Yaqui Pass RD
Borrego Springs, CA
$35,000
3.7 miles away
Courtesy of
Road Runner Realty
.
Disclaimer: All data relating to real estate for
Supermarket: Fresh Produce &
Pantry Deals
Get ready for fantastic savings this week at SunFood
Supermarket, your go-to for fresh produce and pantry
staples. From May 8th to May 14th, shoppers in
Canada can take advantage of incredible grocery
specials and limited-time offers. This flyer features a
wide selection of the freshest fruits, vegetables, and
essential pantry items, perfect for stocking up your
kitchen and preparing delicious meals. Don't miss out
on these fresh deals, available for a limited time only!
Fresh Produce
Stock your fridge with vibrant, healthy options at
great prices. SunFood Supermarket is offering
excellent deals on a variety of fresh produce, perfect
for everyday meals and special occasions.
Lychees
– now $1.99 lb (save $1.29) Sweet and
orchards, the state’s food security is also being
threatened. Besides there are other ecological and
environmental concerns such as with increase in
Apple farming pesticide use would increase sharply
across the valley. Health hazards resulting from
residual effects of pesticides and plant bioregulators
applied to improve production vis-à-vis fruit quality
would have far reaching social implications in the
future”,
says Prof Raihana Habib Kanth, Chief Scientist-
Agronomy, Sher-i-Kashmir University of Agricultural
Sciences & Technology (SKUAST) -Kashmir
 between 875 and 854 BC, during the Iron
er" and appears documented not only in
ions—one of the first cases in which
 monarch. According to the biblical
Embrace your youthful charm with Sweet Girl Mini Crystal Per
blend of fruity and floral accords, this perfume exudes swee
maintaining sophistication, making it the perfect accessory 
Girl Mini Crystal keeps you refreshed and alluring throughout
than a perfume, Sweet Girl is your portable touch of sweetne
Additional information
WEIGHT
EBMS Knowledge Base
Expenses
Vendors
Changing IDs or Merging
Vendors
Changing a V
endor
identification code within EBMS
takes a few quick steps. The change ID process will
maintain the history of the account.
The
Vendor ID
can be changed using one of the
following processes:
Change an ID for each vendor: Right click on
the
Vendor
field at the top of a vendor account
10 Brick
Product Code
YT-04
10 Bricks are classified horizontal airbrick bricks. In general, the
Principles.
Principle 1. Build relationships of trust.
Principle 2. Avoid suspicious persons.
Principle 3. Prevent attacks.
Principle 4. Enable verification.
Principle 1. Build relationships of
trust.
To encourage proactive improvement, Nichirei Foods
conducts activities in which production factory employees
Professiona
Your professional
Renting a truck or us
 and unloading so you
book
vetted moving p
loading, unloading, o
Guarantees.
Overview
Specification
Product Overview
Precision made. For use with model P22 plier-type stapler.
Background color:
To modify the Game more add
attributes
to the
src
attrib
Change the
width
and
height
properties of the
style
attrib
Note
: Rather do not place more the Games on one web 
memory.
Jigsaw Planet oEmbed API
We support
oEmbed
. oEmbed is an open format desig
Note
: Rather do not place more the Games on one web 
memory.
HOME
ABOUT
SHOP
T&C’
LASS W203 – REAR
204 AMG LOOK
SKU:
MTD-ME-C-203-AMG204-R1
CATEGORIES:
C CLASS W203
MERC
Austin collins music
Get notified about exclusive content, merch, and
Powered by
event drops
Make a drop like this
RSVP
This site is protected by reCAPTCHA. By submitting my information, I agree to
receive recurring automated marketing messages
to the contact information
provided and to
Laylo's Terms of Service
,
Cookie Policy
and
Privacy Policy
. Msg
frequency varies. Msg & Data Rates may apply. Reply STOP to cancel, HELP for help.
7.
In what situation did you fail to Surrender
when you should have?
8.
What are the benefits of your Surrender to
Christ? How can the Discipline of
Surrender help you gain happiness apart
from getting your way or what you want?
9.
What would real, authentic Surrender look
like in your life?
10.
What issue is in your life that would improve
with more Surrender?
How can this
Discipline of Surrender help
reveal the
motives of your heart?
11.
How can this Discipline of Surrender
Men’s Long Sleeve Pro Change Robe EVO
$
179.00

• • • •

> [Action item] Your answer should consist of the lines from the material that contain "Mini".

> [Answer to the exercise]
Embrace your youthful charm with Sweet Girl Mini Crystal Per
Girl Mini Crystal keeps you refreshed and alluring throughout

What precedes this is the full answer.